08.11.2016 – Governo Federal lança nova etapa no programa de investimento em logística.

O Governo Federal, com o intuito de corrigir o déficit infraestrutural do país na demanda de escoamento de grãos e transporte de pessoas, iniciou a segunda etapa do programa de concessões à iniciativa privada, denominado de Programa de Investimento em Logística – PIL, de 9 de junho de 2016.

Os recursos destinados ao programa são estimados em R$ 198,4 bilhões em investimentos, destinados a 7 mil quilômetros de estradas, 7,5 mil quilômetros de ferrovias, novos portos e terminais privados e 4 aeroportos. Do valor estimado, R$ 69,2 bilhões de investimento devem ocorrer até 2018, e o restante é previsto de 2019 até o final dos prazos de concessão, que poderão chegar até trinta anos, dependendo do projeto.

Como inovação, de maneira a atrair a iniciativa privada, o processo de concessão terá como critério de adjudicação o valor de outorga, que consiste no preço pago pelo concessionário em troca do direito de explorar o serviço.

Os projetos rodoviários mais relevantes envolvem a ligação entre o Rio de Janeiro e a serra fluminense e entre a cidade de Porto Alegre ao litoral gaúcho. Haverá também concessões para rodovias federais em Santa Catarina, Paraná, Mato Grosso, São Paulo e Minas Gerais. Uma parte dos projetos previstos pelo PIL contempla melhorias na malha rodoviária federal.

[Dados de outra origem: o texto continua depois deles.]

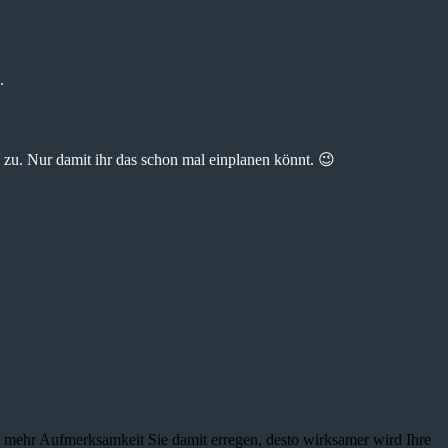
.
zu. Nur damit ihr das schon mal einplanen könnt. 😉
je mehr Aufmerksamkeit Sie damit erregen, desto wirksamer wird Ihre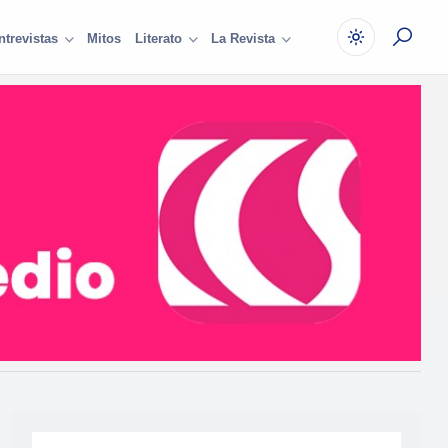
Mitos
ntrevistas
Literato
La Revista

No setor aeroportuário, as maiores concessões ocorrerão nas capitais Fortaleza, Salvador, Florianópolis e Porto Alegre, que serão concedidos à iniciativa privada com o compromisso de obras de ampliação de terminais e de pistas. Incluem-se ao projeto também inclui concessões em sete cidades em São Paulo e Goiás para menores investimentos, buscando desafogar o grande fluxo recebido por Congonhas e Cumbica. O Valor destes projetos é de R$ 8,5 bilhões.

Para o âmbito ferroviário, o referido projeto estima investimentos em aproximadamente R$ 70 bilhões, na concessão de cinco novos trechos, bem como trechos já existentes as regiões sul e sudeste.

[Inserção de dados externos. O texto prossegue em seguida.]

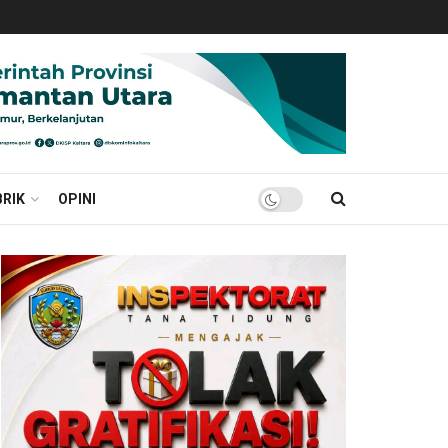
RIK
OPINI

No setor portuário, o PIL prevê o arrendamento de cinquenta áreas para movimentação de carga em portos públicos, e sessenta e três autorizações para construção de portos privadas. A previsão inicial é de arrendamento de vinte e nove áreas no porto de Santos e outras vinte nos portos de Santarém e Vila do Conde, ambos no Pará. O Valor total estimado dos projetos é de R$ 37 bilhões.

Nesta fase do projeto, o Governo Federal alterou a forma de financiamento, com a finalidade de reduzir a participação do financiamento público via BNDES, propondo aumentar a participação do financiamento privado, especialmente por meio de emissão de debêntures, sendo maior o acesso dos concessionários aos financiamentos do BNDES quando maior for a parcela privada de financiamento.